Glenariff: DUP halts £180k Glens community funding over 'IRA names on gates'

Artist's impression of building Image copyright ON & FA Wheeler
Image caption Causeway Coast and Glens Borough Council allocated £180,000 to the community centre project last month

Funding for a community project in the Glens of Antrim has been pulled indefinitely because of a row over IRA names on the gates of the planned site.

Causeway Coast and Glens Borough Council allocated £180,000 to the project on 24 May.

But the Democratic Unionist Party (DUP) said the building of the centre in Glenariff would "re-traumatise" people affected by terrorism.

The DUP has pointed to the names of IRA men that appear on gates near the site.

Charlie McAllister and Pat McVeigh were killed in 1922 and their names are on gates that lead into the Glenariff GAA grounds, where the community centre is planned.


A lawyer will now have to look into the ruling by the council's leisure and development committee and advise the council on a way forward.

The money was to be allocated to the Friends of Glenariff group to build a shared community space.

Glens Sinn Féin councillor Cara McShane said the action by the DUP was a "vile abuse of power".

"I feel for this community," she said.

Image copyright ON & FA Wheeler
Image caption Building the community centre in Glenariff would "re-traumatise" victims of IRA terrorism, the DUP says

"There is no political agenda here and the last thing anyone wants is for this facility, which is much-needed in a rural community, to be used for political point-scoring.

"People are very emotional.

"The Friends of Glenariff have been working hard for almost six years to organise this project and now there's a chance it won't go ahead, even though council has already passed the motion."

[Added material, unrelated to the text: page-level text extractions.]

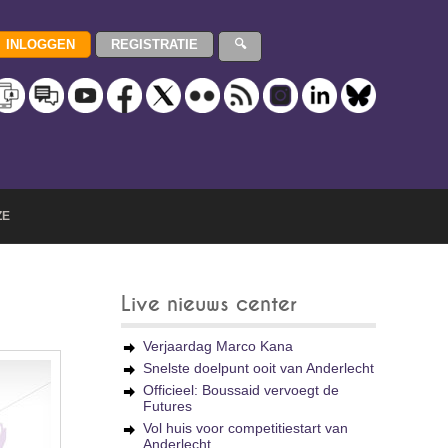
ZE
Live nieuws center
Verjaardag Marco Kana
Snelste doelpunt ooit van Anderlecht
Officieel: Boussaid vervoegt de
Futures
Vol huis voor competitiestart van
Anderlecht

Ms McShane said the planned community centre would be "open to all".

"If the Orange Order wanted to use it they would be allowed," she added.

"It's about all communities, sports and activities - not just the GAA."

DUP councillor Sam Cole said the position of his party was that the gates must come down.

He said: "The decision to fund a community centre here would be opposed by one section of the community, namely the unionist community.

"We find the presence of the names on these gates offensive.

"We feel they say: 'Protestants aren't welcome'."

Mr Cole said he would support a centre that was welcoming to all and said the funding is not in line with the council's guidelines.